» PROVIDED RECORDS

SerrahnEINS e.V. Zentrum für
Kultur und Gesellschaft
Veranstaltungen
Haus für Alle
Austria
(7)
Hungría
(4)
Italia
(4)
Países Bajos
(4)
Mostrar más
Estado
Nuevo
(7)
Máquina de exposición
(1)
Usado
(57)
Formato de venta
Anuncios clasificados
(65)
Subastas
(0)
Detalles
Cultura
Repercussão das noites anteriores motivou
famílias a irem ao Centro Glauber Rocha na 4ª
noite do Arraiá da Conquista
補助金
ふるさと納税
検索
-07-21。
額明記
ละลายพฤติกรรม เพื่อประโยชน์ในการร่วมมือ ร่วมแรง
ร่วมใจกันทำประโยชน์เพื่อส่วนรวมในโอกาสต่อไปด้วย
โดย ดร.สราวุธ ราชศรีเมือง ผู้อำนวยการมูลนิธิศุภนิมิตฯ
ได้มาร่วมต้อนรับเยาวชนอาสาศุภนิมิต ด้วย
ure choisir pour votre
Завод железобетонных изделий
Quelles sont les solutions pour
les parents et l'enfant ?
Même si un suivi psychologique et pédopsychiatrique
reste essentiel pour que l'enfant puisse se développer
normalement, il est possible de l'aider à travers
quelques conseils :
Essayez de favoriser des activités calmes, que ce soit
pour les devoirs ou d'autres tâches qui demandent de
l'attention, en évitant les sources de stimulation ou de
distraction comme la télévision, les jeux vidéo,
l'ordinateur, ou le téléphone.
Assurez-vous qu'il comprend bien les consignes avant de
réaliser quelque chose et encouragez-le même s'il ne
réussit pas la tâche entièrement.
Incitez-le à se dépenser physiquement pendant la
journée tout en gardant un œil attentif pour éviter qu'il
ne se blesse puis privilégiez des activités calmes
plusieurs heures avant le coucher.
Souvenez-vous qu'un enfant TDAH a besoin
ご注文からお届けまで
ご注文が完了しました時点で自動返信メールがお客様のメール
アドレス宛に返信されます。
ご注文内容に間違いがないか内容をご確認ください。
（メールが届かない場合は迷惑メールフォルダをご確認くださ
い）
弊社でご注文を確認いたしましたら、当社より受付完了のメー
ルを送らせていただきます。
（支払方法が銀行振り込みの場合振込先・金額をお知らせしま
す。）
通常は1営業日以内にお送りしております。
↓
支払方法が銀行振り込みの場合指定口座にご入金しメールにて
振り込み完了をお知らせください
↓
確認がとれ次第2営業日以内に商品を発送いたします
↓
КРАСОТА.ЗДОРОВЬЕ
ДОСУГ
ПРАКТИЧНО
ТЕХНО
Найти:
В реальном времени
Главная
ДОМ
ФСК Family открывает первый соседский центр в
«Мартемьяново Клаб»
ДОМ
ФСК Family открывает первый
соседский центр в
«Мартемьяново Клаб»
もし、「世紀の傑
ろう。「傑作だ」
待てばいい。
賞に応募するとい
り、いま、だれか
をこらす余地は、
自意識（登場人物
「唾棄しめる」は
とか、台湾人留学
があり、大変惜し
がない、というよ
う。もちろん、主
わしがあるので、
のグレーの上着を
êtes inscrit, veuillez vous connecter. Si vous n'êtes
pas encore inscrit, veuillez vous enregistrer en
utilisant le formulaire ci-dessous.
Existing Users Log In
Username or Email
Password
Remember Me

» TASK DESCRIPTION
Report how many lines of the listing above include the word "inscrit". Say nothing but the number.

» WRITTEN ANSWER
2